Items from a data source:
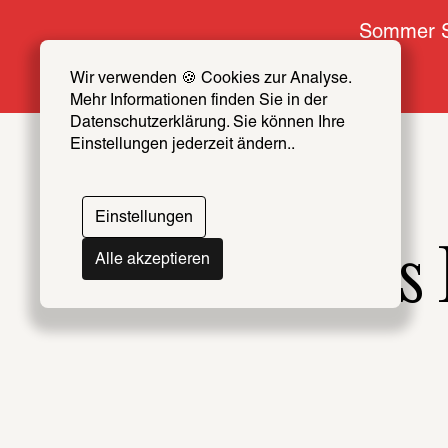
Sommer S
Wir verwenden 🍪 Cookies zur Analyse. 
Mehr Informationen finden Sie in der 
Datenschutzerklärung. Sie können Ihre 
Einstellungen jederzeit ändern..
Einstellungen
Wer ist diese
Alle akzeptieren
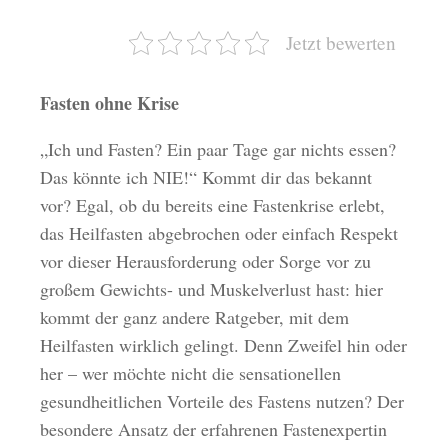
Jetzt bewerten
Fasten ohne Krise
„Ich und Fasten? Ein paar Tage gar nichts essen?
Das könnte ich NIE!“ Kommt dir das bekannt
vor? Egal, ob du bereits eine Fastenkrise erlebt,
das Heilfasten abgebrochen oder einfach Respekt
vor dieser Herausforderung oder Sorge vor zu
großem Gewichts- und Muskelverlust hast: hier
kommt der ganz andere Ratgeber, mit dem
Heilfasten wirklich gelingt. Denn Zweifel hin oder
her – wer möchte nicht die sensationellen
gesundheitlichen Vorteile des Fastens nutzen? Der
besondere Ansatz der erfahrenen Fastenexpertin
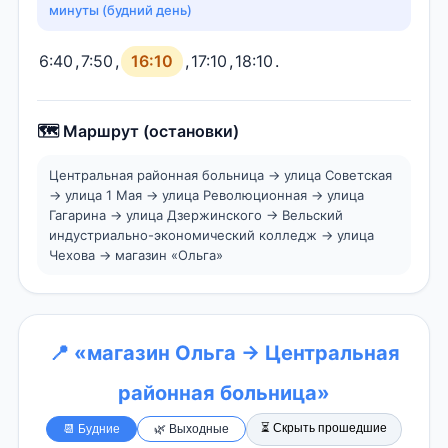
минуты (будний день)
6:40
,
7:50
,
16:10
,
17:10
,
18:10
.
🗺️ Маршрут (остановки)
Центральная районная больница → улица Советская
→ улица 1 Мая → улица Революционная → улица
Гагарина → улица Дзержинского → Вельский
индустриально-экономический колледж → улица
Чехова → магазин «Ольга»
📍 «магазин Ольга → Центральная
районная больница»
⏳ Скрыть прошедшие
📆 Будние
🌿 Выходные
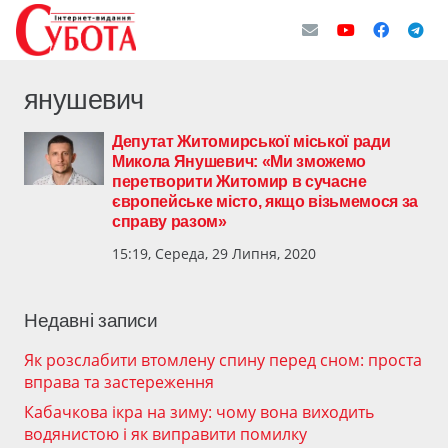
янушевич
Депутат Житомирської міської ради
Микола Янушевич: «Ми зможемо
перетворити Житомир в сучасне
європейське місто, якщо візьмемося за
справу разом»
15:19, Середа, 29 Липня, 2020
Недавні записи
Як розслабити втомлену спину перед сном: проста
вправа та застереження
Кабачкова ікра на зиму: чому вона виходить
водянистою і як виправити помилку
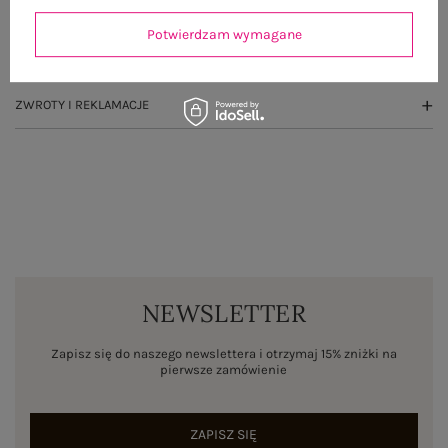
OPINIE O PRODUKCIE
(0)
Potwierdzam wymagane
WYSYŁKA I DOSTAWA
ZWROTY I REKLAMACJE
NEWSLETTER
Zapisz się do naszego newslettera i otrzymaj 15% zniżki na
pierwsze zamówienie
ZAPISZ SIĘ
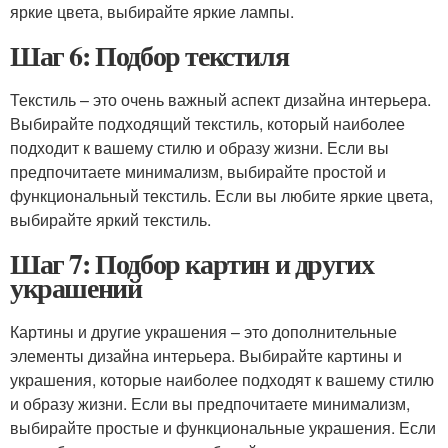
яркие цвета, выбирайте яркие лампы.
Шаг 6: Подбор текстиля
Текстиль – это очень важный аспект дизайна интерьера.
Выбирайте подходящий текстиль, который наиболее
подходит к вашему стилю и образу жизни. Если вы
предпочитаете минимализм, выбирайте простой и
функциональный текстиль. Если вы любите яркие цвета,
выбирайте яркий текстиль.
Шаг 7: Подбор картин и других
украшений
Картины и другие украшения – это дополнительные
элементы дизайна интерьера. Выбирайте картины и
украшения, которые наиболее подходят к вашему стилю
и образу жизни. Если вы предпочитаете минимализм,
выбирайте простые и функциональные украшения. Если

_Work required_: Write out, exactly as they stand, the line with "ZWROTY I REKLAMACJE" and every line after it through the end of the entries above; omit the pictures.

_Response for this exercise_:
ZWROTY I REKLAMACJE
NEWSLETTER
Zapisz się do naszego newslettera i otrzymaj 15% zniżki na
pierwsze zamówienie
ZAPISZ SIĘ
яркие цвета, выбирайте яркие лампы.
Шаг 6: Подбор текстиля
Текстиль – это очень важный аспект дизайна интерьера.
Выбирайте подходящий текстиль, который наиболее
подходит к вашему стилю и образу жизни. Если вы
предпочитаете минимализм, выбирайте простой и
функциональный текстиль. Если вы любите яркие цвета,
выбирайте яркий текстиль.
Шаг 7: Подбор картин и других
украшений
Картины и другие украшения – это дополнительные
элементы дизайна интерьера. Выбирайте картины и
украшения, которые наиболее подходят к вашему стилю
и образу жизни. Если вы предпочитаете минимализм,
выбирайте простые и функциональные украшения. Если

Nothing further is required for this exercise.